Even after the glut of his anniversary year, there is still a lot of Mahler around. Maybe Mahler’s symphonies and songs say something, for some people, about the world today. And over the past 50 years we have rightly come to recognise that there are good musical reasons to put his works at the heart of the canon. Whether we think there is too much Mahler or just enough, the New York Philharmonic still has a good claim to a right to perform it. After all, this was Mahler’s own orchestra for the last three years of his life. While in New York, he never performed his most ambitious symphony. But a glance at the Philharmonic’s archives reveals that a who’s-who of great Mahlerians have substituted over the past century: first Willem Mengelberg in 1922, then Dmitri Mitropoulos, Pierre Boulez, Zubin Mehta, Giuseppe Sinopoli, and Leonard Bernstein. 

Bernard Haitink © Clive Barda
Bernard Haitink
© Clive Barda

This isn’t to say that the Philharmonic really has its own style in this music. In what was, remarkably, his first Mahler performance with this orchestra in a long career, Bernard Haitink basically left the Philharmonic’s players to their own devices. They responded, at times breathtakingly well and at other incoherently and messily, in a performance that was less sleepy than that I heard with these forces a week earlier, but one that saw Haitink on rather less than top form.

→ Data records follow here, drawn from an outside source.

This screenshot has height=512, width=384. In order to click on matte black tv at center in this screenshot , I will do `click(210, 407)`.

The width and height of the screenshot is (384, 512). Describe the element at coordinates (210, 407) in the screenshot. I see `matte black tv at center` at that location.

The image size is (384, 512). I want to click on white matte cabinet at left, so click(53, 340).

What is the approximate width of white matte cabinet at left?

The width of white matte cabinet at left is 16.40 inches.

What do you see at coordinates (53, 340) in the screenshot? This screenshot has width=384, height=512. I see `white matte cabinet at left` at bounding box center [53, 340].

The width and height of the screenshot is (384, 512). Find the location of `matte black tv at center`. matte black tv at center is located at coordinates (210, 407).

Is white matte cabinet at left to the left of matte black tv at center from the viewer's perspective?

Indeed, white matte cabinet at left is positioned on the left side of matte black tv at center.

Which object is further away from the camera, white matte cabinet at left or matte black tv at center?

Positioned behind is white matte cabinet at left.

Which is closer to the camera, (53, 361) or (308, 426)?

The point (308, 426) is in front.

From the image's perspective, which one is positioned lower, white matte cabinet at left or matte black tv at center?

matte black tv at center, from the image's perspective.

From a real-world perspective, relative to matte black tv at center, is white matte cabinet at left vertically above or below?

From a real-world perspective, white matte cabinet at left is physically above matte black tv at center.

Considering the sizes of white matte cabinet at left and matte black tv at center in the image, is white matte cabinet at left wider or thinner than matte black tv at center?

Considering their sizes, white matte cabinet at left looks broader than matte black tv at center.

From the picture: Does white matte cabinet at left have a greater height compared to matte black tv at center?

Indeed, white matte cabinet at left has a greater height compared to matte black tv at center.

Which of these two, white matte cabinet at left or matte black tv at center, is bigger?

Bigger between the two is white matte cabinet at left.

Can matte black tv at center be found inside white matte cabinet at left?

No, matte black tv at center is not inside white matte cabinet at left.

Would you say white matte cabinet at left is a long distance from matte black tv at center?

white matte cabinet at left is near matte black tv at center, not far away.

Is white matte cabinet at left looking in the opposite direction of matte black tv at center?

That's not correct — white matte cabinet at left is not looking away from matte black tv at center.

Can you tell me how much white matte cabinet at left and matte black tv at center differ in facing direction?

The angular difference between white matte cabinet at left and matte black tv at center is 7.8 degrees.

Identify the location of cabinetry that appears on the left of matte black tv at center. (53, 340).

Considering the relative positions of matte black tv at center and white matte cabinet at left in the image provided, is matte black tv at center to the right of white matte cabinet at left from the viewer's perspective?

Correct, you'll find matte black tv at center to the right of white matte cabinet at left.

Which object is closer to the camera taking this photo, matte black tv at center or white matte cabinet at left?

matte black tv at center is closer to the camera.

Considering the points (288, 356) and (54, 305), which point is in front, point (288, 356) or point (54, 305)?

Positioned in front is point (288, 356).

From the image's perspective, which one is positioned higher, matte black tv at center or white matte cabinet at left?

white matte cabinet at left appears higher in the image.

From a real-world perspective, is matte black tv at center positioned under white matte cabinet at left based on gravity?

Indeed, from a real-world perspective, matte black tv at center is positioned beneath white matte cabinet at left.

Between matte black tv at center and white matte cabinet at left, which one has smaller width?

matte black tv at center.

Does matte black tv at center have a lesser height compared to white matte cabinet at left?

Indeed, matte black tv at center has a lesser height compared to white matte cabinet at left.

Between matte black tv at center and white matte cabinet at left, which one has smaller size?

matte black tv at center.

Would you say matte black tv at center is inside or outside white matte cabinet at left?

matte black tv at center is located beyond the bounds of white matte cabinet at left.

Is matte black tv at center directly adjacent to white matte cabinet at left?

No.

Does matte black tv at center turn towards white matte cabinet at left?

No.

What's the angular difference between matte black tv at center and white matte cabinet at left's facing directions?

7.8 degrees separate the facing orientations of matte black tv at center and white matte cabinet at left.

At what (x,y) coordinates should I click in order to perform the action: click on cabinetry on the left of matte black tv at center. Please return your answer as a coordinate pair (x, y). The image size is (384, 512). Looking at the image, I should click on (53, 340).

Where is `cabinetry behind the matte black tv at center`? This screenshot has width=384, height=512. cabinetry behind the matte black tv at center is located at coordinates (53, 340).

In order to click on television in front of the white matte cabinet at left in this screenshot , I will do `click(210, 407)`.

With Haitink at the helm, there is a certain baseline that is always there. You know what you’re getting, more often than not: security, structure, and a genuine understanding of where the music has been and where it’s going. This is important enough in itself, indeed it is rare. But what this Third really lacked was a sense of risk, of contingency, and of discovery. Perhaps Haitink sees it as more of a descriptive pastoral than anything else, the depictive programme titles that Mahler eventually rejected (“Summer marches in”; “What the meadow flowers tell me”) being sufficient. Certainly this didn’t evoke what Schoenberg, after hearing the first Vienna performance, called “the struggle for illusions,” or “the forces of evil and good contending.” Instead it was modest, an approach that can work in Mahler, but less often in a symphony that “actually mirrors,” as Mahler wrote, “the whole world.”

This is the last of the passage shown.